WHAT YOU WILL DO
The records below are to be reproduced exactly, and no picture should appear in the copy.

GIVEN ENTRIES

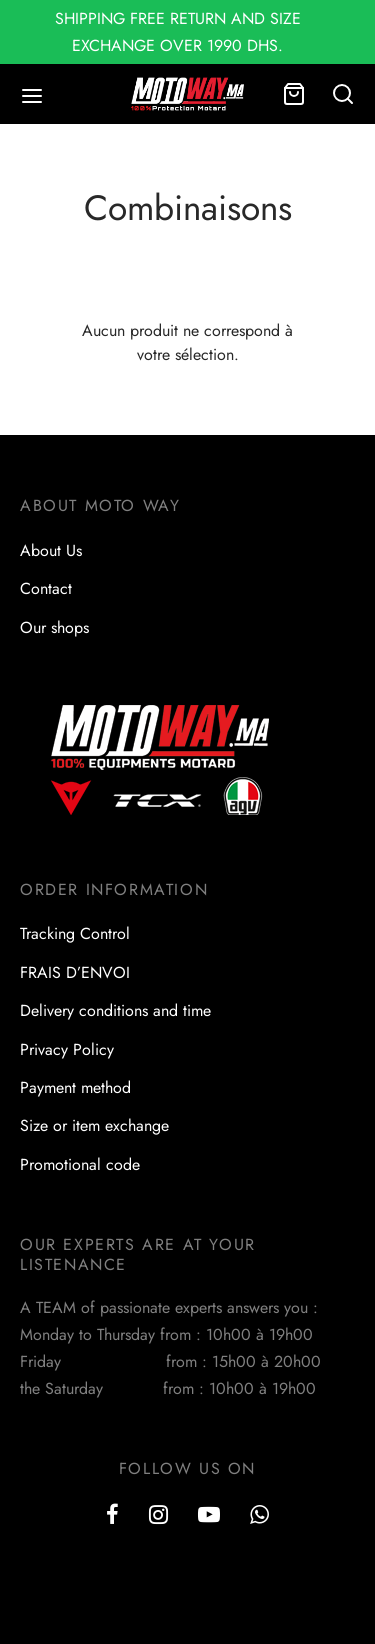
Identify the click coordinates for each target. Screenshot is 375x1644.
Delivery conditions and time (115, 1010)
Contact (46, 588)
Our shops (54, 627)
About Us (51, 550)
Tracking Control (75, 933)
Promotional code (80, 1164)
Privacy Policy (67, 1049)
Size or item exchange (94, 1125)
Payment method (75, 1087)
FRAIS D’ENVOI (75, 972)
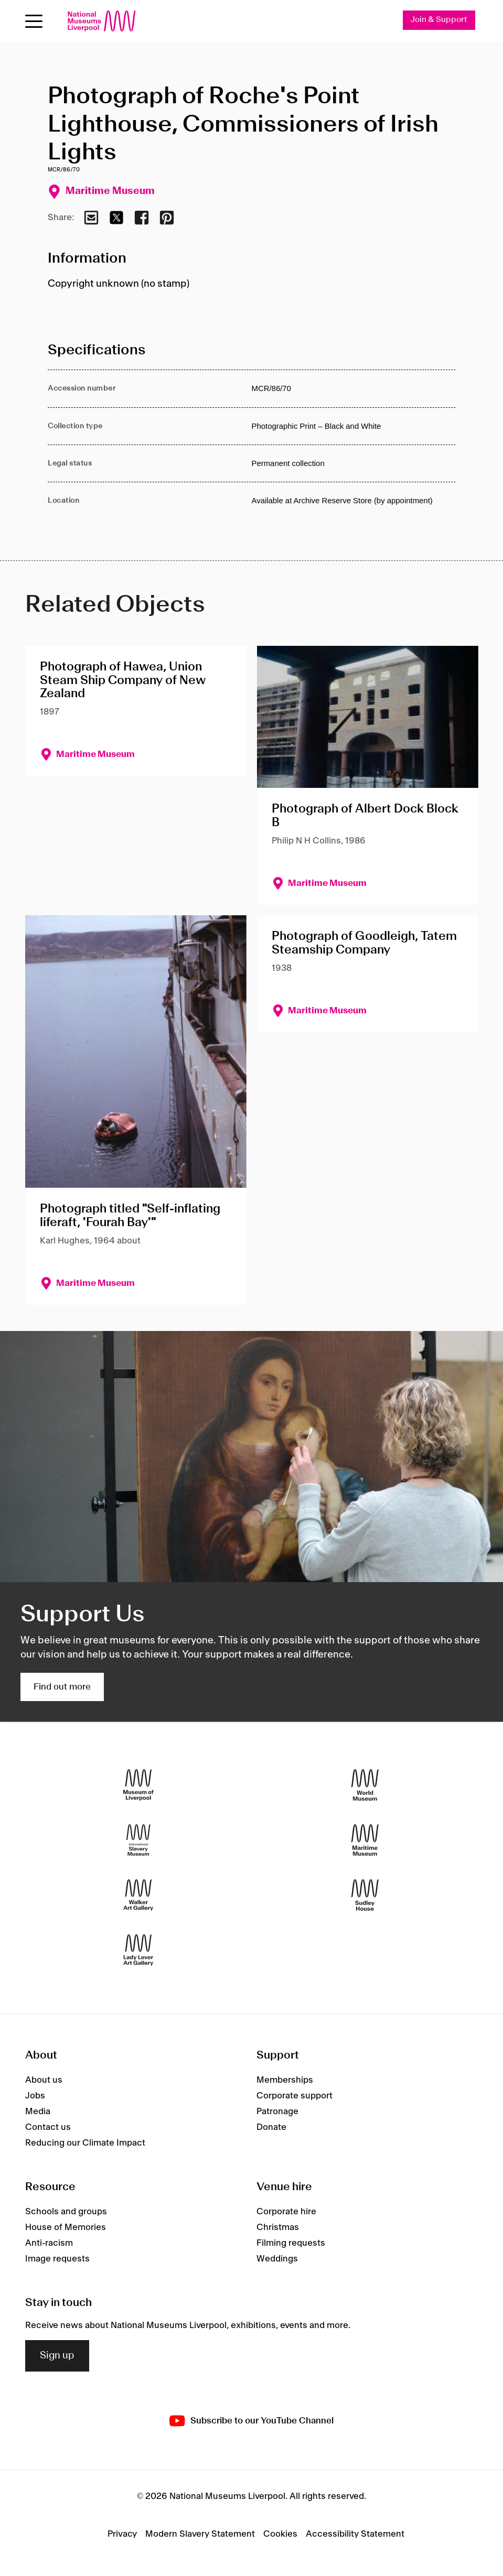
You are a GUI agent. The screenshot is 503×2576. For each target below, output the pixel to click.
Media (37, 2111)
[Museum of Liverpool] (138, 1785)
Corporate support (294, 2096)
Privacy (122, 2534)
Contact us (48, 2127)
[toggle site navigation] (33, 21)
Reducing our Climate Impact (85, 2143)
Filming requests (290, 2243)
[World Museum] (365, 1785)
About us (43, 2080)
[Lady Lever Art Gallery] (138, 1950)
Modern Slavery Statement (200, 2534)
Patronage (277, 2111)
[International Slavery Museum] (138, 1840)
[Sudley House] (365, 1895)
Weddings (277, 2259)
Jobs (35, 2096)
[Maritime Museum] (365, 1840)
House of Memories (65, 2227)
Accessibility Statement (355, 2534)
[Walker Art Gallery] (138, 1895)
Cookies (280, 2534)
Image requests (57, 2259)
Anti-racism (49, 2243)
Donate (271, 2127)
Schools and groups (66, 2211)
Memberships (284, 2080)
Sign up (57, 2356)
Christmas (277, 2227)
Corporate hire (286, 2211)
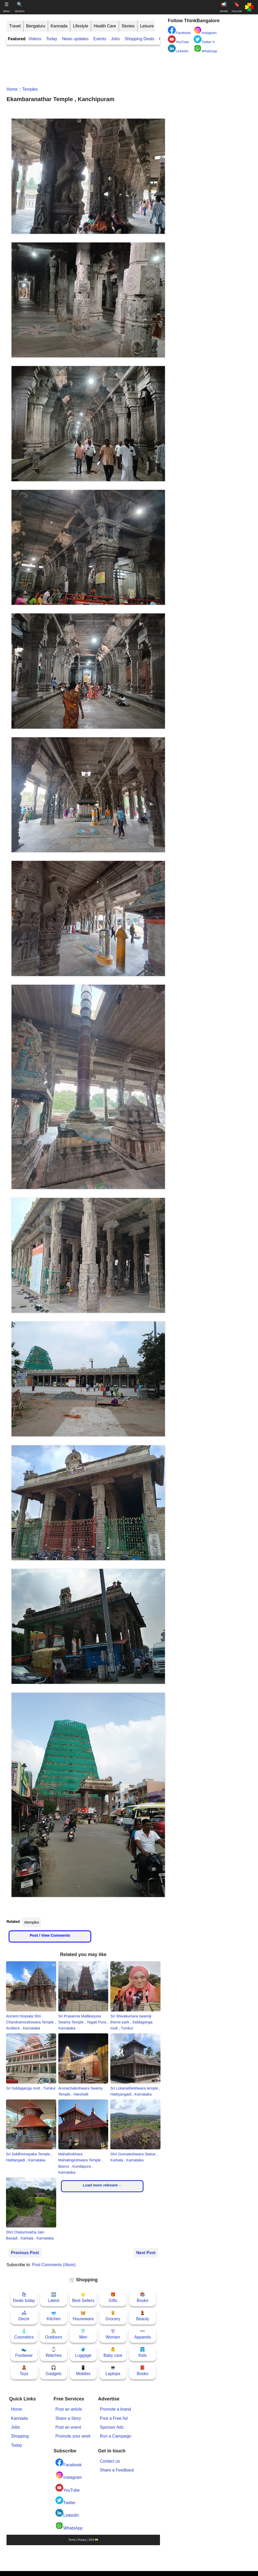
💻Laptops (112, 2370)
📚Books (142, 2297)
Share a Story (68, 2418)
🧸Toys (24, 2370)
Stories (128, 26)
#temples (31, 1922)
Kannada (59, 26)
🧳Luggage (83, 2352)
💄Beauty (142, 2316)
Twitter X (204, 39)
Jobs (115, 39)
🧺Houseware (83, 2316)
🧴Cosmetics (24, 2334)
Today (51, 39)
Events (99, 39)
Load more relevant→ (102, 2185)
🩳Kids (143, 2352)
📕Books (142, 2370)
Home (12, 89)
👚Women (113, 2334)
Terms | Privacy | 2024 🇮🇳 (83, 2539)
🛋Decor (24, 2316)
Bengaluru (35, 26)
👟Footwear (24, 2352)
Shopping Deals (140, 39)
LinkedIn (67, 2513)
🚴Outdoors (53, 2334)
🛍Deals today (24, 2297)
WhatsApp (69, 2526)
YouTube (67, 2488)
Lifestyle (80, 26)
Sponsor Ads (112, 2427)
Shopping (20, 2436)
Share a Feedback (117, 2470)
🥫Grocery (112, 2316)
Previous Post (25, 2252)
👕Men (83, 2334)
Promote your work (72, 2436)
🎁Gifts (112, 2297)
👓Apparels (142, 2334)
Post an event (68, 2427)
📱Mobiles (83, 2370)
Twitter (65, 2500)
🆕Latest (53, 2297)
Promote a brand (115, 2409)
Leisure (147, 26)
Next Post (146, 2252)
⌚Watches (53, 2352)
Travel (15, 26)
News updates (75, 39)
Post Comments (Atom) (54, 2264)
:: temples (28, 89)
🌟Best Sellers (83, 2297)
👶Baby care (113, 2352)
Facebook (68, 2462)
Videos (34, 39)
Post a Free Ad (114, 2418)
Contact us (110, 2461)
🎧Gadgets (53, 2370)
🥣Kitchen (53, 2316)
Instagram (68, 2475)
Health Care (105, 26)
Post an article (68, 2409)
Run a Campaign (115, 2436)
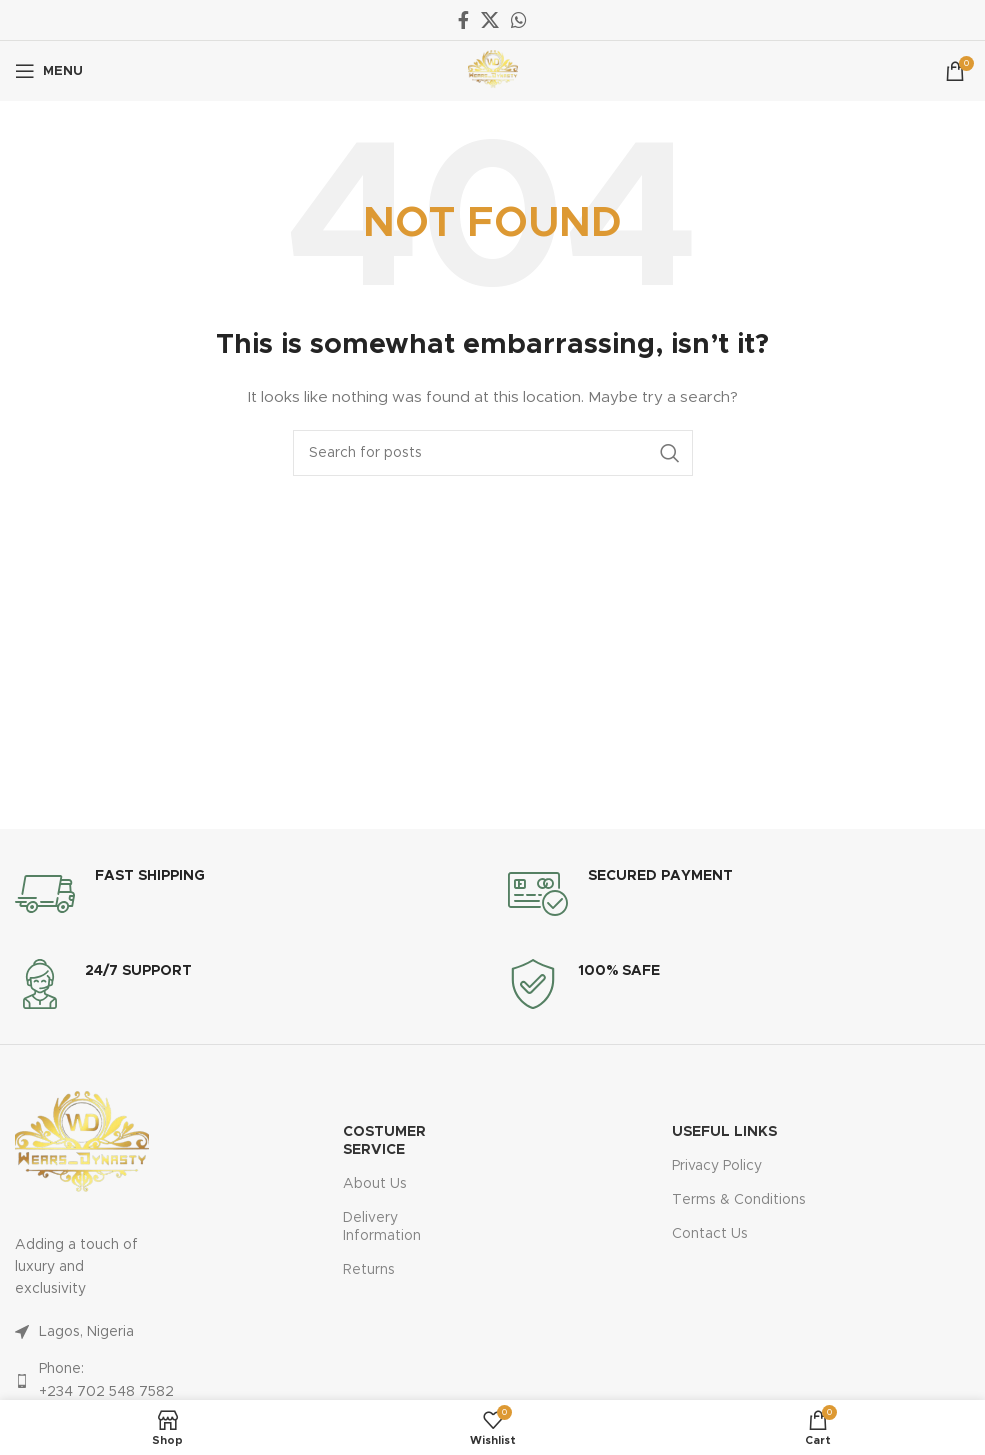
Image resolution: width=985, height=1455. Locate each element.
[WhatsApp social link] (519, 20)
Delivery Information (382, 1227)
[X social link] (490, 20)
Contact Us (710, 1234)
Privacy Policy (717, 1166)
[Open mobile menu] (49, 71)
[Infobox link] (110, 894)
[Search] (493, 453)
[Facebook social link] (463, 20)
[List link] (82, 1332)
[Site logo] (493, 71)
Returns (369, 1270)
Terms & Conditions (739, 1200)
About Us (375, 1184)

ANSWER
Identify the click coordinates for each target. Screenshot is 375x1644.
Delivery conditions and time (115, 1010)
Contact (46, 588)
Our shops (54, 627)
About Us (51, 550)
Tracking Control (75, 933)
Promotional code (80, 1164)
Privacy Policy (67, 1049)
Size or item exchange (94, 1125)
Payment method (75, 1087)
FRAIS D’ENVOI (75, 972)
You are a GUI agent. The screenshot is 503×2576. For each target below, output the pixel to click.
Media (37, 2111)
[Museum of Liverpool] (138, 1785)
Corporate support (294, 2096)
Privacy (122, 2534)
Contact us (48, 2127)
[toggle site navigation] (33, 21)
Reducing our Climate Impact (85, 2143)
Filming requests (290, 2243)
[World Museum] (365, 1785)
About us (43, 2080)
[Lady Lever Art Gallery] (138, 1950)
Modern Slavery Statement (200, 2534)
Patronage (277, 2111)
[International Slavery Museum] (138, 1840)
[Sudley House] (365, 1895)
Weddings (277, 2259)
Jobs (35, 2096)
[Maritime Museum] (365, 1840)
House of Memories (65, 2227)
Accessibility Statement (355, 2534)
[Walker Art Gallery] (138, 1895)
Cookies (280, 2534)
Image requests (57, 2259)
Anti-racism (49, 2243)
Donate (271, 2127)
Schools and groups (66, 2211)
Memberships (284, 2080)
Sign up (57, 2356)
Christmas (277, 2227)
Corporate hire (286, 2211)
💻Laptops (112, 2370)
📚Books (142, 2297)
Share a Story (68, 2418)
🧸Toys (24, 2370)
Stories (128, 26)
#temples (31, 1922)
Kannada (59, 26)
🧳Luggage (83, 2352)
💄Beauty (142, 2316)
Twitter X (204, 39)
Jobs (115, 39)
🧺Houseware (83, 2316)
🧴Cosmetics (24, 2334)
Today (51, 39)
Events (99, 39)
Load more relevant→ (102, 2185)
🩳Kids (143, 2352)
📕Books (142, 2370)
Home (12, 89)
👚Women (113, 2334)
Terms | Privacy | 2024 🇮🇳 (83, 2539)
🛋Decor (24, 2316)
Bengaluru (35, 26)
👟Footwear (24, 2352)
Shopping Deals (140, 39)
LinkedIn (67, 2513)
🚴Outdoors (53, 2334)
🛍Deals today (24, 2297)
WhatsApp (69, 2526)
YouTube (67, 2488)
Lifestyle (80, 26)
Sponsor Ads (112, 2427)
Shopping (20, 2436)
Share a Feedback (117, 2470)
🥫Grocery (112, 2316)
Previous Post (25, 2252)
👕Men (83, 2334)
Promote your work (72, 2436)
🎁Gifts (112, 2297)
👓Apparels (142, 2334)
Post an event (68, 2427)
📱Mobiles (83, 2370)
Twitter (65, 2500)
🆕Latest (53, 2297)
Promote a brand (115, 2409)
Leisure (147, 26)
Next Post (146, 2252)
⌚Watches (53, 2352)
Travel (15, 26)
News updates (75, 39)
Post Comments (Atom) (54, 2264)
:: temples (28, 89)
🌟Best Sellers (83, 2297)
👶Baby care (113, 2352)
Facebook (68, 2462)
Videos (34, 39)
Post a Free Ad (114, 2418)
Contact us (110, 2461)
🎧Gadgets (53, 2370)
🥣Kitchen (53, 2316)
Instagram (68, 2475)
Health Care (105, 26)
Post an article (68, 2409)
Run a Campaign (115, 2436)
Image resolution: width=985, height=1455. Locate each element.
[WhatsApp social link] (519, 20)
Delivery Information (382, 1227)
[X social link] (490, 20)
Contact Us (710, 1234)
Privacy Policy (717, 1166)
[Open mobile menu] (49, 71)
[Infobox link] (110, 894)
[Search] (493, 453)
[Facebook social link] (463, 20)
[List link] (82, 1332)
[Site logo] (493, 71)
Returns (369, 1270)
Terms & Conditions (739, 1200)
About Us (375, 1184)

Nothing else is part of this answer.